I'm sitting on my couch having officially stepped (or slouched?) into 2009 three hours ago. This isn't much of a feat since the past few nights have seen a very messed up sleep schedule. Not sure where that's coming from, unless jet lag is hitting me a little late, which I guess could happen. . . Anyway, I think that tonight it is only appropriate to write of Oxford late nights, since at this moment I remember them well, and fondly.
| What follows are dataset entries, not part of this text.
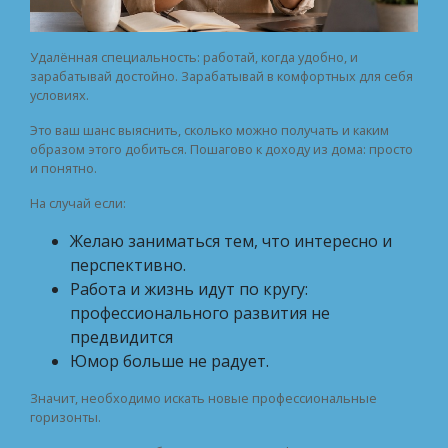
Удалённая специальность: работай, когда удобно, и
зарабатывай достойно. Зарабатывай в комфортных для себя
условиях.
Это ваш шанс выяснить, сколько можно получать и каким
образом этого добиться. Пошагово к доходу из дома: просто
и понятно.
На случай если:
Желаю заниматься тем, что интересно и
перспективно.
Работа и жизнь идут по кругу:
профессионального развития не
предвидится
Юмор больше не радует.
Значит, необходимо искать новые профессиональные
горизонты.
They began during British Landscapes, a time when all in Crick and the Vines (the other programme house) were working towards the same essay due dates for our course in British history, which included cartography, philosophy, literature, etc. The first essay deadline was tough. Within two weeks of arriving in Oxford we were already reconciled with an all-nigher. I remember one night calling it sleepy time at around 12:30am and then waking up at 5:00 and typing with Rob and several cups of caffeinated beverages. That was my first induction into the world of Oxford sleep deprivation. The second British Landscapes deadline found many of us up literally all night (I believe I went to bed at 7:30am after sending in my essay) and sleeping till noon.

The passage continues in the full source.